Study material ▸
══════════════════════════════
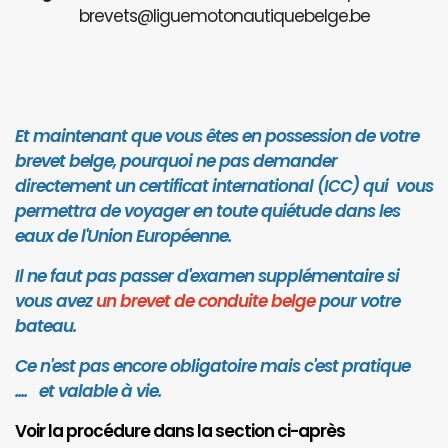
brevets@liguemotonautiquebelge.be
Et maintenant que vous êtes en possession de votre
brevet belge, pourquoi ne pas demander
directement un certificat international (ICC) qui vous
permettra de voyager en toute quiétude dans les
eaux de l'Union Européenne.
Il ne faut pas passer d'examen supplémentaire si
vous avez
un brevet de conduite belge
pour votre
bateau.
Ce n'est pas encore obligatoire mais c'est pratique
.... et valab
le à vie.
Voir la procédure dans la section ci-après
══════════════════════════════
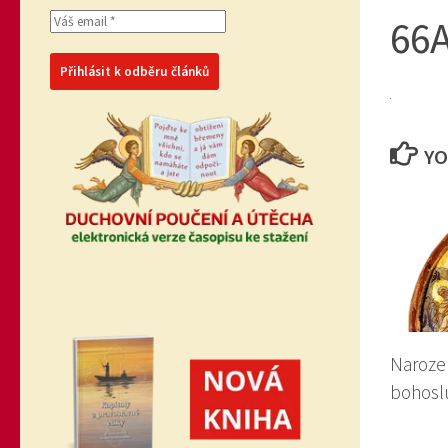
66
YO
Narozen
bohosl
══════════════════════════════
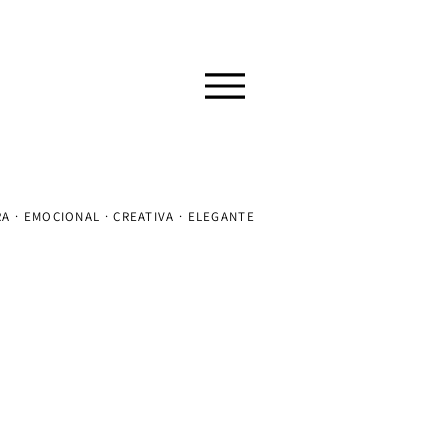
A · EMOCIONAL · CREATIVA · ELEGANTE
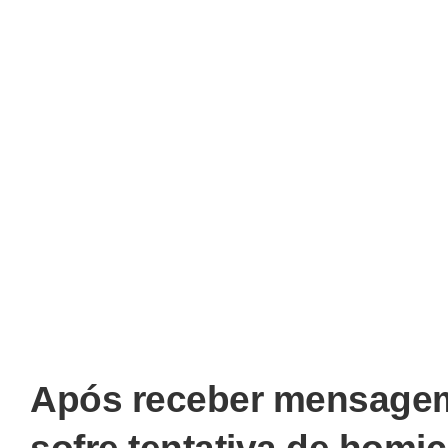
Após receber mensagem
══════════════════════════════
About this exercise ▸
The response should be the listing above, limited to the lines between the one holding "Et maintenant que" and the one holding "Voir la procédure dans la section ci-après", inclusive, reproduced exactly.

Written reply ▸
Et maintenant que vous êtes en possession de votre
brevet belge, pourquoi ne pas demander
directement un certificat international (ICC) qui vous
permettra de voyager en toute quiétude dans les
eaux de l'Union Européenne.
Il ne faut pas passer d'examen supplémentaire si
vous avez
un brevet de conduite belge
pour votre
bateau.
Ce n'est pas encore obligatoire mais c'est pratique
.... et valab
le à vie.
Voir la procédure dans la section ci-après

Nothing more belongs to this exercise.